I'm not sure what UX you are talking about, the majority of the websites supporting u2f/passkey have UX to manage your u2f keys/passkeys. (the only exception I can think of is early Twitter when it first implemented u2f, and at that point it only allow you to add a single u2f key, but even Twitter fixed that later and supports multiple keys now).

And (this is probably not emphasized enough) you really should never only use a single u2f key/passkey for a website, that's the recipe to get you locked out when you can't find your u2f key/get locked out of the provider of your passkey. I have at least 2 yubikeys on my keychain all the time (one for usb-a and one for usb-c), plus one for each of my computers, and passkeys from 1password, google, etc.. And whenever I add u2f keys/passkeys to a website I add all/most of them.

[bobbruno]

...and you just described why this is not ready for prime time. Managing a number of physical devices tied to completely opaque secrets stored by unclear providers in places you never see, with hidden agendas promoting their locked-in solution over all others and complicating everything out of one ecosystem.

Most standard users will either mess up royally or run away scared.

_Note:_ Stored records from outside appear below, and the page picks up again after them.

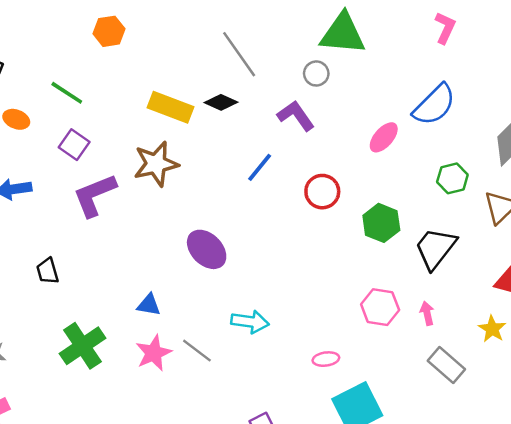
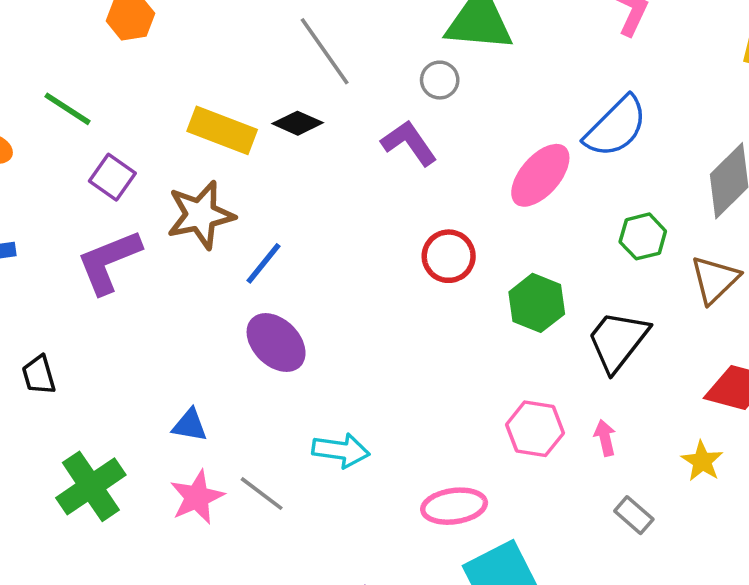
pink ellipse: (384, 137) -> (540, 175), size x1.4
purple square: (74, 145) -> (112, 177), moved
blue line: (260, 167) -> (263, 263), moved
pink ellipse: (326, 359) -> (454, 506), size x1.6
gray rectangle: (446, 365) -> (634, 515), size x0.7

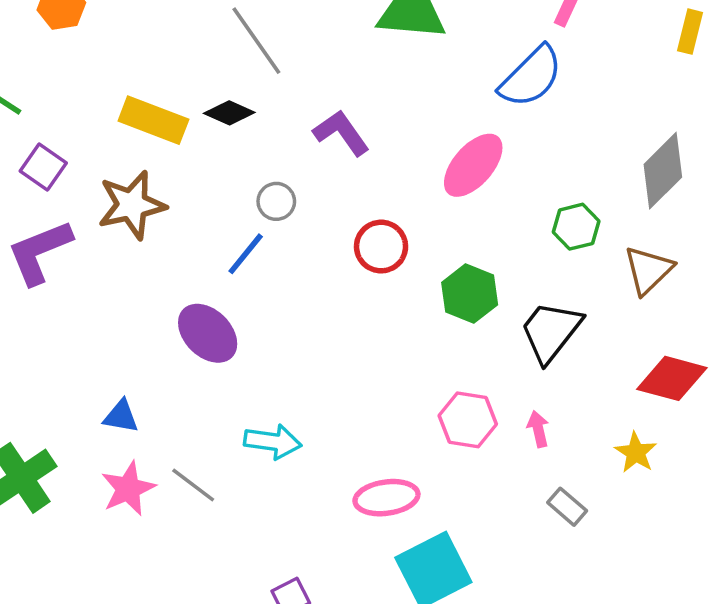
gray circle: (440, 80) -> (276, 201), moved
blue semicircle: (616, 127) -> (531, 77), moved
blue line: (263, 263) -> (246, 254), moved

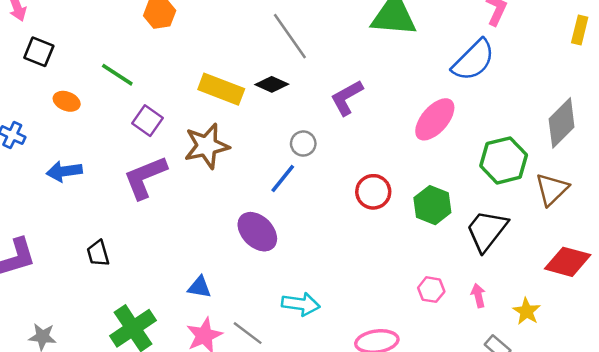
purple L-shape: (341, 133) -> (347, 98), turned -84
green hexagon: (576, 227) -> (504, 160), size x1.5
red circle: (381, 247) -> (373, 192), moved
pink hexagon: (468, 420) -> (431, 290), size x0.7
yellow star: (636, 452) -> (527, 311), moved

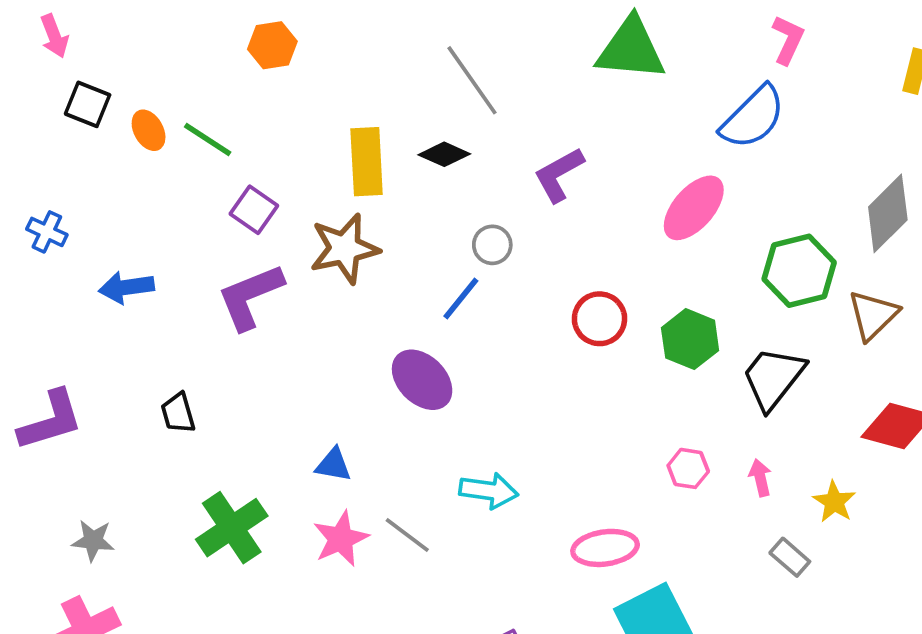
yellow rectangle: (221, 89) -> (367, 162), turned 66
orange ellipse: (67, 101) -> (149, 130), moved, turned 40

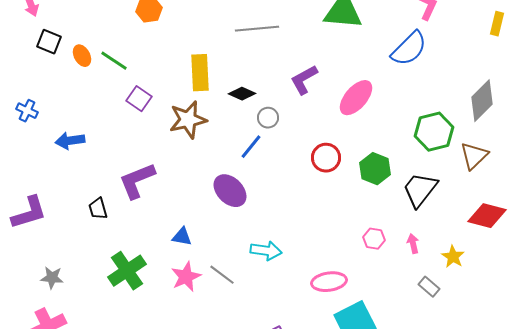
gray line: (472, 80) -> (257, 29), turned -60
black diamond: (444, 154) -> (242, 94), moved
pink ellipse: (694, 208) -> (356, 98), moved
purple L-shape: (250, 297) -> (137, 181), moved

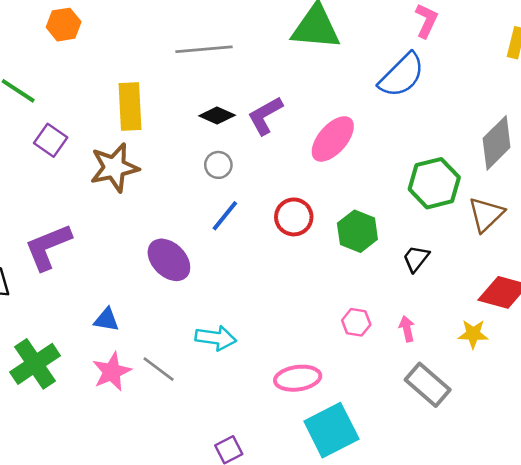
black diamond: (242, 94) -> (217, 116), moved
blue line: (251, 147) -> (225, 216), moved
black trapezoid: (420, 190) -> (416, 259), size x0.6
yellow star: (453, 257) -> (473, 334), moved, turned -30
gray rectangle: (429, 287) -> (428, 385), size x1.6

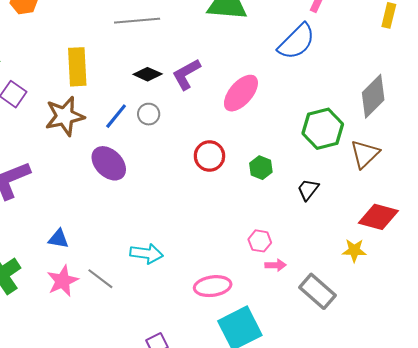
blue line: (225, 216) -> (116, 116), moved
green hexagon: (357, 231) -> (261, 168), size x0.7
purple ellipse: (169, 260) -> (109, 163), moved
pink arrow: (407, 329) -> (276, 265), moved, turned 102

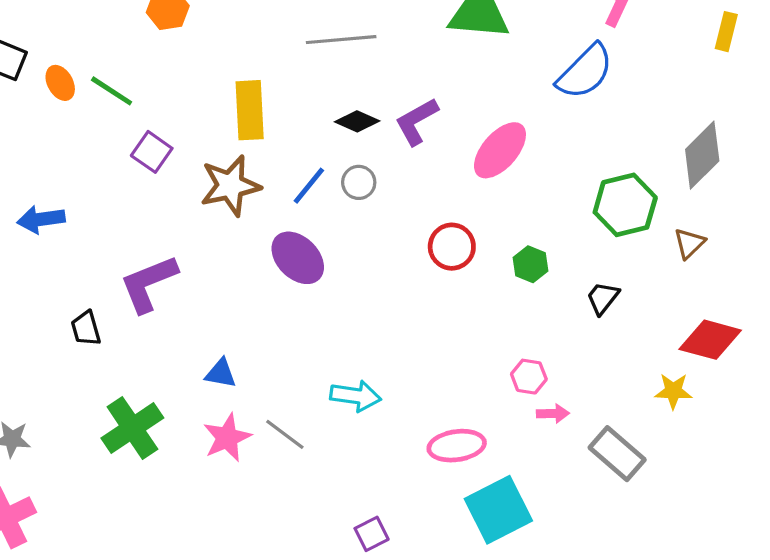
brown triangle: (365, 154) -> (689, 243), size x0.7

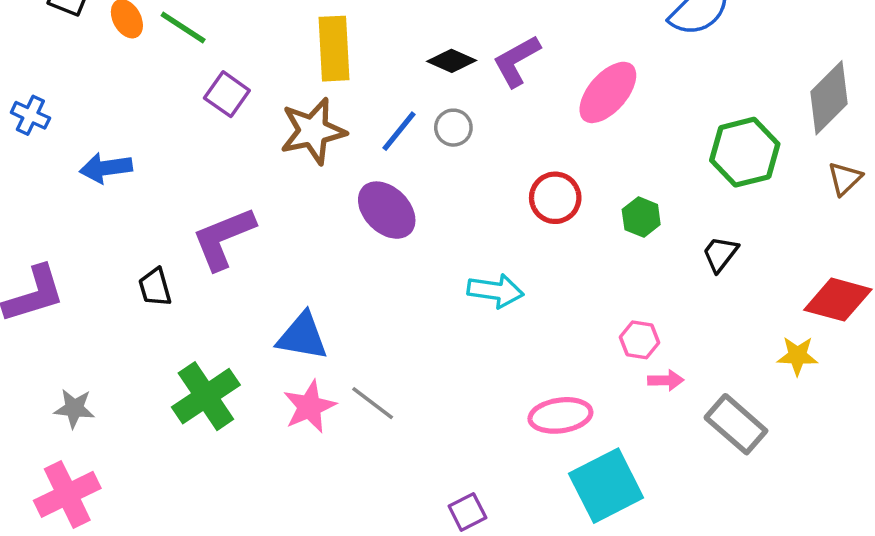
brown triangle: (689, 243) -> (845, 178), moved
blue triangle: (221, 373) -> (302, 336), size x1.5
cyan arrow: (356, 396) -> (496, 291), moved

Damn, I've been on this field for 30 years, I've been using 4 OSs, 5 different browsers and devices from every ecosystem, and I still find this whole thing too much of a hassle.

And yes, I do have a backup passkey. Even though I had to convince my skip-level that it made sense. I just find it all too complex to adopt it broadly.

[theamk]

if I am reading right, any time you set up passkeys on a web site, you add half-a-dozen passkeys from various services? Yeah, this sounds totally impractical to me.

Have you considered stopping using passkeys and using strong passwords stored in password manager instead? You will have approximately same level of security:

- Either way, if one site is compromised other sites are not affected (because password managers have site-per-password)

- Either way, you will be phishing-protected (because password managers autofill based on host name, and you are smart enough not to override it)

- Either way, it'll be game over if you get a malware on your computer (because it will steal your passkey out of 1password)

... but your UX for new website would be dramatically simpler.

[vel0city]

It's not much of a hassle. I'll add at least two when I want to start using a passkeys for a site. So maybe add a passkeys to the phone and to my keychain device. Then, next time I use the service on my laptop, I'll sign in with either my phone or keyring (whatever happens to be closer) and make one there. Then next time I want to use the service on my desktop I'll sign in with whatever I've got nearby and add my desktop and the token in my desk drawer. And maybe my password manager also has a passkeys, added somewhere in there.

It's not like every time I sign up for a new site I have to drop everything right at that instant and go add a passkey to every single device I own.

[gsich]

Those websites are unimportant enough to just use normal passwords.